**PROBLEM REQUIREMENTS:** All records are to be restated word for word, with pictures excluded.

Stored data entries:
:::::

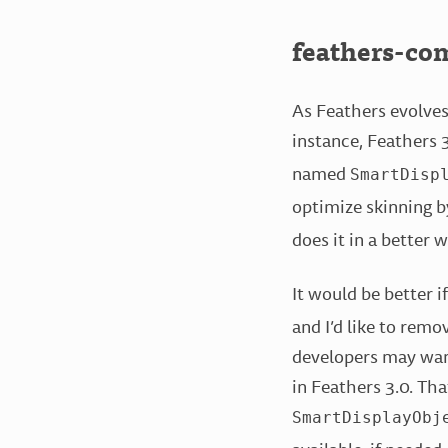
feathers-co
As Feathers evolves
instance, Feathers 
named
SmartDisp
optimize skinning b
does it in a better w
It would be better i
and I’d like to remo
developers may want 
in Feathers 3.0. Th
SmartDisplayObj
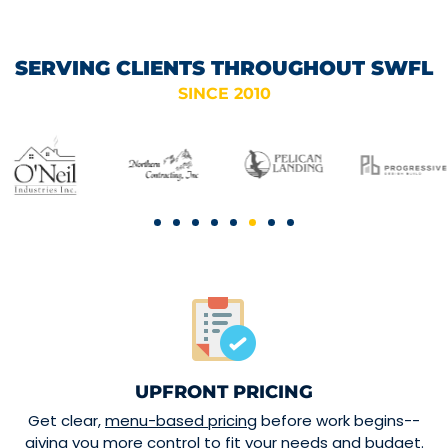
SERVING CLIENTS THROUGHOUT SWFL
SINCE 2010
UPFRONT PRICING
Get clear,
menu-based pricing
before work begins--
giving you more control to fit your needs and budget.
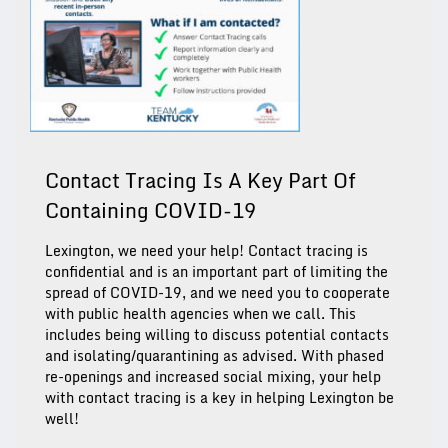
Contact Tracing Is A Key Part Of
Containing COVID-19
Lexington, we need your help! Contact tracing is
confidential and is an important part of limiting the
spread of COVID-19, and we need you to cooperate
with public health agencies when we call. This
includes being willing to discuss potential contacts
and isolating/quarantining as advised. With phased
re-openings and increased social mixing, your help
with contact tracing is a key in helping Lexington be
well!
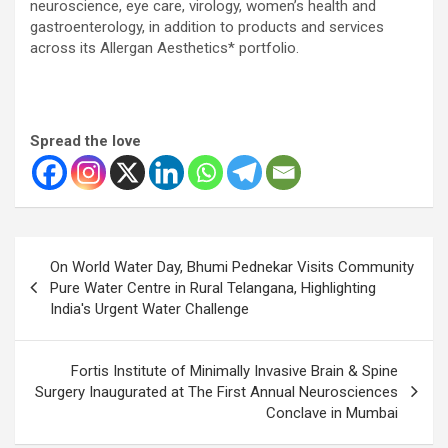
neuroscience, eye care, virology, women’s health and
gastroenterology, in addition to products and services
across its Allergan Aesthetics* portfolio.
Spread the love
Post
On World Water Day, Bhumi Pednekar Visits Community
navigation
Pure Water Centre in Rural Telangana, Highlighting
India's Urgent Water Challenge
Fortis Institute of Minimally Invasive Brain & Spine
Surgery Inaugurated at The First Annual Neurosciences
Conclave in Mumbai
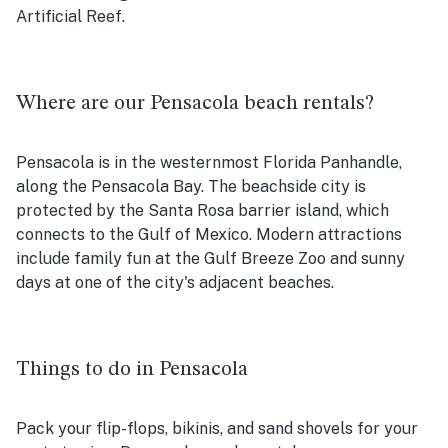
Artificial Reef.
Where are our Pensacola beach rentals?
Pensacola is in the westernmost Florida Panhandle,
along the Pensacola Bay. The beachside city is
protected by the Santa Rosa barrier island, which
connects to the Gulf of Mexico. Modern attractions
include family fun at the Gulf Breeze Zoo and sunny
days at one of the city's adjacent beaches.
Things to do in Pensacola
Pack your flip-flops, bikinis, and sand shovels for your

:::::

**EXERCISE OUTPUT:**
feathers-co
As Feathers evolves
instance, Feathers 
named
SmartDisp
optimize skinning b
does it in a better w
It would be better i
and I’d like to remo
developers may want 
in Feathers 3.0. Th
SmartDisplayObj
SERVING CLIENTS THROUGHOUT SWFL
SINCE 2010
UPFRONT PRICING
Get clear,
menu-based pricing
before work begins--
giving you more control to fit your needs and budget.
Contact Tracing Is A Key Part Of
Containing COVID-19
Lexington, we need your help! Contact tracing is
confidential and is an important part of limiting the
spread of COVID-19, and we need you to cooperate
with public health agencies when we call. This
includes being willing to discuss potential contacts
and isolating/quarantining as advised. With phased
re-openings and increased social mixing, your help
with contact tracing is a key in helping Lexington be
well!
neuroscience, eye care, virology, women’s health and
gastroenterology, in addition to products and services
across its Allergan Aesthetics* portfolio.
Spread the love
Post
On World Water Day, Bhumi Pednekar Visits Community
navigation
Pure Water Centre in Rural Telangana, Highlighting
India's Urgent Water Challenge
Fortis Institute of Minimally Invasive Brain & Spine
Surgery Inaugurated at The First Annual Neurosciences
Conclave in Mumbai
Artificial Reef.
Where are our Pensacola beach rentals?
Pensacola is in the westernmost Florida Panhandle,
along the Pensacola Bay. The beachside city is
protected by the Santa Rosa barrier island, which
connects to the Gulf of Mexico. Modern attractions
include family fun at the Gulf Breeze Zoo and sunny
days at one of the city's adjacent beaches.
Things to do in Pensacola
Pack your flip-flops, bikinis, and sand shovels for your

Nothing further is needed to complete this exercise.